I started calling that pit “The Feeling” when I was 12 or 13. I still do. The name is vague because The Feeling itself is vague. It’s an overwhelming, uncontrollable sensation of dread that often crops up out of nowhere and only goes away when I stop thinking about it. That almost always takes hours, and it’s always uncomfortable.

I’d tried therapy in high school, but it didn’t stick. I just existed in a perpetual state of what felt like impossibly glum anxiousness, either too embarrassed or too apathetic to really do something about it. But when I first heard Darkness all the way through at 19, things started to align. That line from “Something in the Night” hit me like a ton of bricks. It defined me, and it made me search inside of myself to figure out what I was waiting for. Plus, this all happened around the time I started having severe panic attacks, and, honestly, I don’t think it was a coincidence. Fate intervened.

But that started a nearly decade-long pattern of seesawing back and forth between being 100 percent all-in on seeking treatment and just plain old apathy, or worse, thinking that I was cured and no longer in need to medicate or go to therapy. Eventually that constant fluctuation became too much. It’s an exhausting existence, and I was tired of living it.

Within the last couple of years, though, Springsteen’s openness about his struggles, about seeking treatment and medication, forced me to confront my own unwillingness to help myself. And finally, last year, it clicked. It was a combination of hearing from my loved ones, listening to Darkness, knowing that Bruce himself was medicated (from his autobiography), and this quote from David Kamp’s October 2016 Vanity Fair profile of Springsteen:

“One of the points I’m making in the book is that, whoever you’ve been and wherever you’ve been, it never leaves you,” Bruce said. “I always picture it as a car. All your selves are in it. And a new self can get in, but the old selves can’t ever get out. The important thing is, who’s got their hands on the wheel at any given moment?”

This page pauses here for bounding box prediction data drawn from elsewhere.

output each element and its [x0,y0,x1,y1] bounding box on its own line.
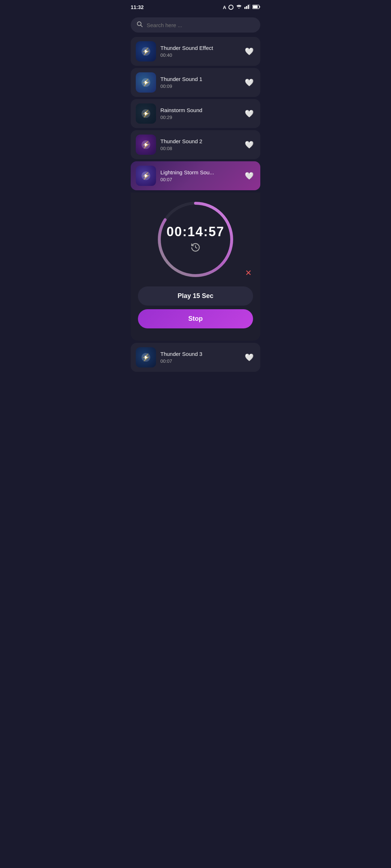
sound-title-3: Rainstorm Sound [160,107,239,113]
svg-rect-1 [246,6,247,9]
play-btn-4[interactable] [142,140,150,149]
timer-inner: 00:14:57 [167,224,224,255]
sound-info-4: Thunder Sound 2 00:08 [160,138,239,151]
status-time: 11:32 [131,4,144,10]
search-bar[interactable] [131,17,260,33]
sound-item-3[interactable]: ⚡ Rainstorm Sound 00:29 🤍 [131,99,260,128]
sound-info-2: Thunder Sound 1 00:09 [160,76,239,89]
signal-icon [244,4,250,10]
active-sound-duration: 00:07 [160,177,239,182]
sound-title-4: Thunder Sound 2 [160,138,239,144]
sound-item-active[interactable]: ⚡ Lightning Storm Sou... 00:07 🤍 [131,161,260,190]
svg-rect-2 [248,5,249,9]
wifi-icon [236,4,242,10]
assistant-icon: A [223,5,226,10]
active-sound-title: Lightning Storm Sou... [160,169,239,175]
play-button-small[interactable] [142,353,150,362]
svg-rect-5 [259,6,260,8]
sound-duration-1: 00:40 [160,52,239,58]
thumbnail-4: ⚡ [136,135,156,155]
sound-item-1[interactable]: ⚡ Thunder Sound Effect 00:40 🤍 [131,37,260,66]
sound-duration-2: 00:09 [160,84,239,89]
favorite-btn-2[interactable]: 🤍 [243,77,255,88]
active-favorite-button[interactable]: 🤍 [243,170,255,182]
favorite-btn-4[interactable]: 🤍 [243,139,255,150]
status-bar: 11:32 A [125,0,266,14]
bottom-sound-title: Thunder Sound 3 [160,351,239,357]
sound-info-3: Rainstorm Sound 00:29 [160,107,239,120]
svg-rect-0 [244,7,245,9]
timer-display: 00:14:57 [167,224,224,239]
sound-duration-4: 00:08 [160,146,239,151]
heart-icon-2: 🤍 [245,78,254,87]
play-btn-active[interactable] [142,171,150,180]
bottom-thumbnail: ⚡ [136,347,156,367]
play-btn-1[interactable] [142,47,150,56]
favorite-btn-3[interactable]: 🤍 [243,108,255,119]
heart-icon: 🤍 [245,353,254,362]
play-btn-2[interactable] [142,78,150,87]
timer-history-icon[interactable] [190,242,201,255]
active-heart-icon: 🤍 [245,171,254,180]
svg-rect-3 [249,4,250,9]
timer-circle: 00:14:57 [156,200,235,279]
play-btn-3[interactable] [142,109,150,118]
favorite-button[interactable]: 🤍 [243,352,255,363]
bottom-sound-item[interactable]: ⚡ Thunder Sound 3 00:07 🤍 [131,343,260,372]
thumbnail-2: ⚡ [136,72,156,93]
player-panel: 00:14:57 ✕ Play 15 Sec Sto [131,192,260,341]
sound-item-2[interactable]: ⚡ Thunder Sound 1 00:09 🤍 [131,68,260,97]
battery-icon [252,4,260,10]
svg-rect-6 [253,5,257,8]
thumbnail-1: ⚡ [136,41,156,61]
status-icons: A [223,4,260,10]
thumbnail-active: ⚡ [136,166,156,186]
close-button[interactable]: ✕ [244,267,253,279]
heart-icon-4: 🤍 [245,140,254,149]
favorite-btn-1[interactable]: 🤍 [243,46,255,57]
notification-dot [228,5,234,10]
sound-duration-3: 00:29 [160,115,239,120]
sound-info-1: Thunder Sound Effect 00:40 [160,45,239,58]
search-input[interactable] [147,22,255,28]
play15-button[interactable]: Play 15 Sec [138,286,253,306]
bottom-sound-info: Thunder Sound 3 00:07 [160,351,239,364]
timer-container: 00:14:57 ✕ [138,200,253,279]
svg-line-8 [141,25,143,27]
sound-title-1: Thunder Sound Effect [160,45,239,51]
stop-button[interactable]: Stop [138,309,253,328]
thumbnail-3: ⚡ [136,103,156,124]
heart-icon-1: 🤍 [245,47,254,56]
active-sound-info: Lightning Storm Sou... 00:07 [160,169,239,182]
sound-item-4[interactable]: ⚡ Thunder Sound 2 00:08 🤍 [131,130,260,159]
svg-point-7 [137,22,141,26]
sound-list: ⚡ Thunder Sound Effect 00:40 🤍 ⚡ [125,37,266,341]
sound-title-2: Thunder Sound 1 [160,76,239,82]
close-icon: ✕ [245,268,252,277]
bottom-sound-duration: 00:07 [160,358,239,364]
heart-icon-3: 🤍 [245,109,254,118]
search-icon [136,21,143,29]
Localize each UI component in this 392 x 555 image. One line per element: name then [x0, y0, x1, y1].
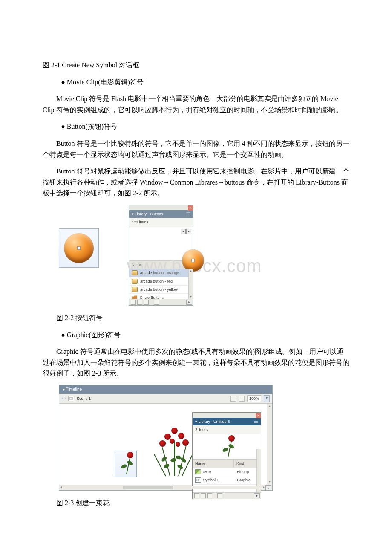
- panel-grip-icon[interactable]: [254, 420, 258, 423]
- col-name-header[interactable]: Name: [193, 460, 234, 467]
- list-item[interactable]: Symbol 1 Graphic: [193, 476, 261, 484]
- library-list: arcade button - orange arcade button - r…: [129, 269, 193, 299]
- para-button-2: Button 符号对鼠标运动能够做出反应，并且可以使用它来控制电影。在影片中，用…: [43, 166, 349, 199]
- panel-grip-icon[interactable]: [186, 212, 190, 216]
- zoom-value[interactable]: 100%: [247, 395, 261, 402]
- close-icon[interactable]: ×: [256, 413, 261, 418]
- library-buttons-panel: × ▾ Library - Buttons 122 items ◂ ▸ Name…: [129, 205, 193, 306]
- panel-titlebar: ×: [129, 205, 193, 210]
- panel-header[interactable]: ▾ Library - Untitled-8: [193, 418, 261, 425]
- panel-preview: ◂ ▸: [129, 227, 193, 260]
- orange-arcade-button-icon: [64, 233, 94, 263]
- panel-titlebar: ×: [193, 413, 261, 418]
- resize-grip-icon[interactable]: ▸: [254, 493, 260, 498]
- next-icon[interactable]: ▸: [186, 229, 191, 234]
- panel-title-text: ▾ Library - Buttons: [132, 211, 163, 217]
- figure-2-3: ▾ Timeline ⇦ Scene 1 100% ▾: [59, 385, 349, 491]
- panel-footer: ▸: [193, 492, 261, 499]
- list-item[interactable]: Circle Buttons: [129, 294, 193, 299]
- prev-icon[interactable]: ◂: [181, 229, 186, 234]
- scrollbar[interactable]: ▴▾: [188, 269, 193, 299]
- scene-bar: ⇦ Scene 1 100% ▾: [59, 394, 272, 404]
- caption-fig22: 图 2-2 按钮符号: [43, 312, 349, 324]
- scene-name[interactable]: Scene 1: [77, 396, 91, 402]
- close-icon[interactable]: ×: [188, 205, 193, 211]
- folder-icon: [132, 295, 137, 299]
- panel-footer: ▸: [129, 299, 193, 305]
- para-button-1: Button 符号是一个比较特殊的符号，它不是单一的图像，它用 4 种不同的状态…: [43, 138, 349, 160]
- new-folder-icon[interactable]: [137, 300, 142, 305]
- lib-preview: [193, 434, 261, 459]
- button-symbol-icon: [132, 287, 138, 292]
- bullet-movieclip: ● Movie Clip(电影剪辑)符号: [43, 77, 349, 88]
- edit-symbols-icon[interactable]: [239, 396, 245, 402]
- graphic-symbol-icon: [195, 477, 201, 483]
- scene-icon: [68, 396, 74, 401]
- figure-2-2: www.bdocx.com × ▾ Library - Buttons 122 …: [59, 205, 349, 306]
- list-item[interactable]: arcade button - yellow: [129, 286, 193, 294]
- new-folder-icon[interactable]: [201, 493, 206, 498]
- new-symbol-icon[interactable]: [131, 300, 136, 305]
- lib-columns: Name Kind: [193, 459, 261, 468]
- delete-icon[interactable]: [154, 300, 159, 305]
- button-symbol-icon: [132, 279, 138, 284]
- list-item[interactable]: 0516 Bitmap: [193, 468, 261, 476]
- back-icon[interactable]: ⇦: [62, 395, 66, 402]
- edit-scene-icon[interactable]: [230, 396, 236, 402]
- lib-item-count: 2 items: [193, 425, 261, 434]
- caption-fig21: 图 2-1 Create New Symbol 对话框: [43, 60, 349, 71]
- stage[interactable]: × ▾ Library - Untitled-8 2 items Name Ki…: [59, 404, 272, 485]
- selected-button-preview: [59, 228, 99, 268]
- bullet-graphic: ● Graphic(图形)符号: [43, 330, 349, 341]
- zoom-dropdown-icon[interactable]: ▾: [264, 395, 270, 402]
- para-movieclip: Movie Clip 符号是 Flash 电影中一个相当重要的角色，大部分的电影…: [43, 93, 349, 115]
- new-symbol-icon[interactable]: [194, 493, 199, 498]
- orange-arcade-button-icon: [182, 249, 204, 272]
- item-count: 122 items: [129, 218, 193, 227]
- rose-bouquet[interactable]: [155, 429, 193, 476]
- bitmap-icon: [195, 469, 201, 474]
- panel-header[interactable]: ▾ Library - Buttons: [129, 210, 193, 218]
- list-item[interactable]: arcade button - orange: [129, 269, 193, 277]
- properties-icon[interactable]: [144, 300, 149, 305]
- delete-icon[interactable]: [217, 493, 222, 498]
- para-graphic: Graphic 符号通常由在电影中使用多次的静态(或不具有动画效果的)图形组成。…: [43, 346, 349, 379]
- button-symbol-icon: [132, 270, 138, 275]
- list-item[interactable]: arcade button - red: [129, 278, 193, 286]
- col-name-header[interactable]: Name: [132, 262, 142, 268]
- panel-title-text: ▾ Library - Untitled-8: [195, 419, 230, 425]
- vertical-scrollbar[interactable]: ▴▾: [267, 404, 272, 485]
- timeline-bar[interactable]: ▾ Timeline: [59, 385, 272, 394]
- resize-grip-icon[interactable]: ▸: [186, 300, 192, 305]
- selected-rose-instance[interactable]: [115, 451, 137, 477]
- properties-icon[interactable]: [207, 493, 212, 498]
- bullet-button: ● Button(按钮)符号: [43, 121, 349, 132]
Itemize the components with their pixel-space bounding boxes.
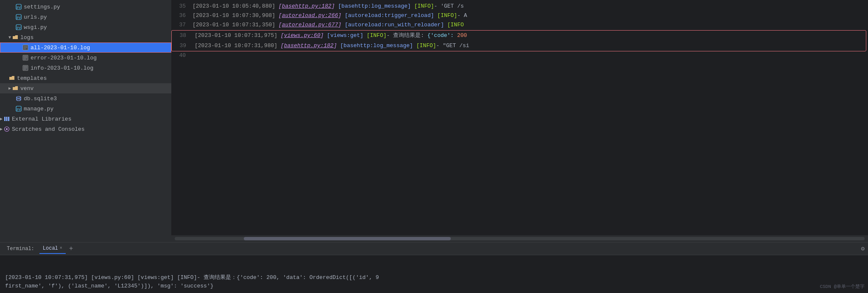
sidebar-item-wsgi-py[interactable]: py wsgi.py (0, 22, 171, 32)
timestamp: [2023-01-10 10:07:30,908] (193, 12, 279, 19)
svg-text:py: py (17, 107, 21, 111)
db-sqlite-label: db.sqlite3 (24, 96, 57, 102)
svg-rect-24 (4, 117, 6, 121)
line-number-40: 40 (171, 52, 193, 59)
sidebar-item-venv-folder[interactable]: ▶ venv (0, 83, 171, 93)
chevron-right-icon: ▶ (0, 116, 3, 121)
library-icon (3, 116, 10, 122)
timestamp: [2023-01-10 10:05:40,880] (193, 3, 279, 9)
terminal-close-button[interactable]: × (60, 246, 62, 251)
log-line-35: 35 [2023-01-10 10:05:40,880] [basehttp.p… (171, 2, 868, 11)
sidebar-item-db-sqlite[interactable]: db.sqlite3 (0, 93, 171, 104)
chevron-right-icon: ▶ (8, 86, 11, 91)
python-file-icon: py (15, 105, 22, 112)
sidebar-item-error-log[interactable]: error-2023-01-10.log (0, 53, 171, 63)
chevron-right-icon: ▶ (0, 127, 3, 132)
file-ref: [views.py:60] (281, 32, 327, 39)
log-line-36: 36 [2023-01-10 10:07:30,908] [autoreload… (171, 11, 868, 20)
log-file-icon (22, 54, 29, 61)
terminal-add-button[interactable]: + (67, 245, 75, 253)
scrollbar-thumb[interactable] (244, 237, 451, 240)
error-log-label: error-2023-01-10.log (31, 55, 97, 61)
python-file-icon: py (15, 14, 22, 20)
module-ref: [autoreload:trigger_reload] (345, 12, 437, 19)
terminal-content: [2023-01-10 10:07:31,975] [views.py:60] … (0, 255, 868, 293)
scrollbar-track[interactable] (175, 237, 865, 240)
sidebar-item-manage-py[interactable]: py manage.py (0, 104, 171, 114)
python-file-icon: py (15, 24, 22, 31)
settings-py-label: settings.py (24, 4, 60, 10)
terminal-tab-label: Terminal: (7, 246, 34, 252)
log-line-38: 38 [2023-01-10 10:07:31,975] [views.py:6… (172, 31, 866, 41)
log-line-37: 37 [2023-01-10 10:07:31,350] [autoreload… (171, 20, 868, 30)
logs-folder-label: logs (20, 34, 33, 41)
log-level: [INFO] (416, 42, 436, 49)
log-text-37: [2023-01-10 10:07:31,350] [autoreload.py… (193, 21, 868, 29)
terminal-label: Terminal: (3, 244, 38, 254)
svg-point-21 (17, 99, 21, 101)
sidebar-item-logs-folder[interactable]: ▼ logs (0, 32, 171, 42)
dict-key: {'code': (427, 32, 457, 39)
module-ref: [autoreload:run_with_reloader] (345, 22, 447, 28)
timestamp: [2023-01-10 10:07:31,975] (195, 32, 281, 39)
svg-point-28 (6, 128, 8, 130)
log-level: [INFO] (367, 32, 387, 39)
module-ref: [basehttp:log_message] (340, 42, 416, 49)
venv-folder-label: venv (20, 85, 33, 92)
sidebar-item-settings-py[interactable]: py settings.py (0, 2, 171, 12)
module-ref: [basehttp:log_message] (338, 3, 414, 9)
folder-icon (12, 85, 19, 92)
scratches-label: Scratches and Consoles (12, 126, 85, 132)
terminal-tab-local[interactable]: Local × (39, 244, 66, 254)
all-log-label: all-2023-01-10.log (31, 45, 90, 51)
log-message: - "GET /si (436, 42, 469, 49)
terminal-output-1: [2023-01-10 10:07:31,975] [views.py:60] … (5, 274, 379, 281)
log-text-39: [2023-01-10 10:07:31,980] [basehttp.py:1… (193, 42, 866, 50)
svg-text:py: py (17, 15, 21, 19)
svg-rect-25 (6, 117, 8, 121)
log-level: [INFO (447, 22, 464, 28)
dict-value: 200 (457, 32, 467, 39)
line-number-37: 37 (171, 22, 193, 28)
log-text-35: [2023-01-10 10:05:40,880] [basehttp.py:1… (193, 2, 868, 11)
urls-py-label: urls.py (24, 14, 47, 20)
log-file-icon (22, 65, 29, 71)
log-lines: 35 [2023-01-10 10:05:40,880] [basehttp.p… (171, 2, 868, 60)
editor-area: 35 [2023-01-10 10:05:40,880] [basehttp.p… (171, 0, 868, 242)
terminal-tabs-left: Terminal: Local × + (3, 244, 75, 254)
file-ref: [basehttp.py:182] (279, 3, 338, 9)
main-area: py settings.py py urls.py py wsgi.py ▼ l… (0, 0, 868, 242)
log-level: [INFO] (414, 3, 434, 9)
folder-icon (12, 34, 19, 41)
sidebar-item-all-log[interactable]: all-2023-01-10.log (0, 42, 171, 53)
sidebar-item-scratches[interactable]: ▶ Scratches and Consoles (0, 124, 171, 134)
sidebar-item-templates-folder[interactable]: templates (0, 73, 171, 83)
terminal-line-1: [2023-01-10 10:07:31,975] [views.py:60] … (5, 273, 863, 282)
horizontal-scrollbar[interactable] (171, 235, 868, 242)
terminal-local-label: Local (43, 245, 58, 251)
svg-point-18 (17, 96, 21, 98)
log-line-39: 39 [2023-01-10 10:07:31,980] [basehttp.p… (172, 41, 866, 51)
terminal-settings-button[interactable]: ⚙ (861, 245, 865, 252)
templates-folder-label: templates (17, 75, 47, 82)
chevron-down-icon: ▼ (8, 35, 11, 40)
line-number-36: 36 (171, 12, 193, 19)
sidebar-item-external-libs[interactable]: ▶ External Libraries (0, 114, 171, 124)
log-file-icon (22, 44, 29, 51)
log-text-36: [2023-01-10 10:07:30,908] [autoreload.py… (193, 11, 868, 20)
highlighted-log-block: 38 [2023-01-10 10:07:31,975] [views.py:6… (171, 30, 866, 51)
log-level: [INFO] (437, 12, 457, 19)
file-ref: [basehttp.py:182] (281, 42, 340, 49)
wsgi-py-label: wsgi.py (24, 24, 47, 31)
svg-text:py: py (17, 5, 21, 9)
terminal-line-2: first_name', 'f'), ('last_name', 'L12345… (5, 282, 863, 290)
settings-gear-icon[interactable]: ⚙ (861, 245, 865, 252)
svg-rect-26 (8, 117, 9, 121)
line-number-35: 35 (171, 3, 193, 9)
sidebar-item-urls-py[interactable]: py urls.py (0, 12, 171, 22)
python-file-icon: py (15, 3, 22, 10)
sidebar-item-info-log[interactable]: info-2023-01-10.log (0, 63, 171, 73)
log-message: - 查询结果是: (387, 32, 427, 39)
watermark: CSDN @单单一个楚字 (820, 283, 865, 290)
log-message: - A (457, 12, 467, 19)
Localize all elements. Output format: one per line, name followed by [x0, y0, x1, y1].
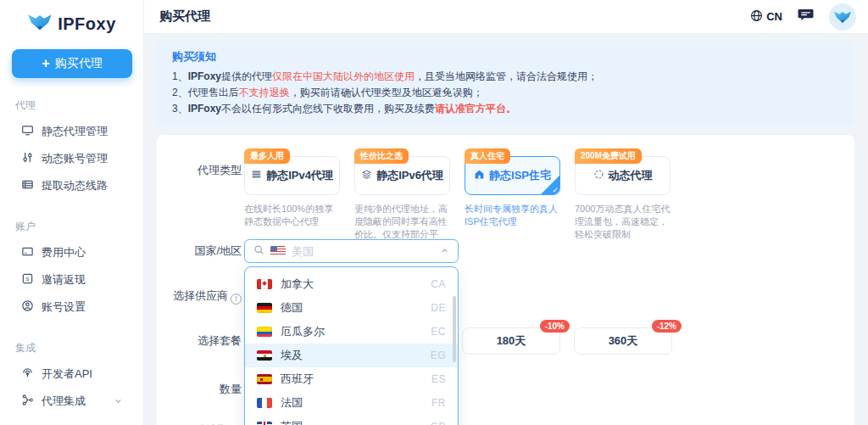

It’s a great reminder that depression or anxiety or whatever is eating at you may never completely go away, and that’s OK. Sometimes, true happiness feels so far away, like it takes everything in me to get out of bed a half hour before work starts, or to eat something more than a handful of cheese and a piece of candy for dinner. It’s getting sick to my stomach leading up to a social situation, or rearranging towels in the bathroom so I don’t get in a car accident when I leave the house.

Other times, though, contentment feels right within reach. And still other times, I can feel it deep in my soul. But no matter what, I know which part of my brain I want—and need—to control that steering wheel.

So I wrote a paper about all of that, plus some analysis of the album, contextualizing everything with Bruce’s family history of mental illness and researching the many times he’s discussed his own depression. I presented How Depression Drives “Darkness on the Edge of Town” at the symposium last month alongside a lawyer and a psychologist, who wrote on similar topics. I’m not much of a public speaker, so I was super nervous and started out a little shaky, but once I realized, “Hey, all you need to do is riff about your favorite human ever,” I was fine. I got through it, and I enjoyed the rest of the weekend of panels, presentations and speakers.

I thought a lot about the album that weekend. But I think about it all the time. In Darkness’s title track, Springsteen sings, “I’ll be on that hill ‘cause I can’t stop/I’ll be on that hill with everything that I’ve got.” That hill has come to represent hope for me. It’s a symbol of pushing myself, of an uphill climb to self-realization and self-love. I may not be ready to climb it all the time. But I know it will be there when I am.